Geometric Matrix Completion with Recurrent Multi-Graph Neural Networks

TL;DR

This paper introduces a geometric deep learning approach combining graph convolutional and recurrent neural networks for matrix completion, effectively capturing local graph structures and reducing parameter count, leading to improved performance.

Contribution

It proposes a novel neural network architecture that leverages graph structures for matrix completion, with a constant parameter count regardless of matrix size.

Findings

Outperforms state-of-the-art methods on synthetic datasets

Demonstrates effectiveness on real-world recommender system data

Reduces model complexity by decoupling parameters from matrix size

Abstract

Matrix completion models are among the most common formulations of recommender systems. Recent works have showed a boost of performance of these techniques when introducing the pairwise relationships between users/items in the form of graphs, and imposing smoothness priors on these graphs. However, such techniques do not fully exploit the local stationarity structures of user/item graphs, and the number of parameters to learn is linear w.r.t. the number of users and items.

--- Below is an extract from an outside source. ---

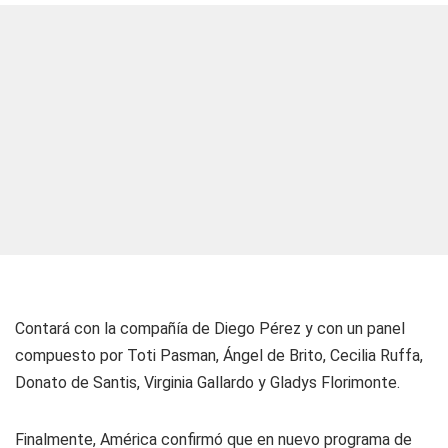
Contará con la compañía de Diego Pérez y con un panel
compuesto por Toti Pasman, Ángel de Brito, Cecilia Ruffa,
Donato de Santis, Virginia Gallardo y Gladys Florimonte.
Finalmente, América confirmó que en nuevo programa de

We propose a novel approach to overcome these limitations by using geometric deep learning on graphs. Our matrix completion architecture combines graph convolutional neural networks and recurrent neural networks to learn meaningful statistical graph-structured patterns and the non-linear diffusion process that generates the known ratings. This neural network system requires a constant number of parameters independent of the matrix size. We apply our method on both synthetic and real datasets, showing that it outperforms state-of-the-art techniques.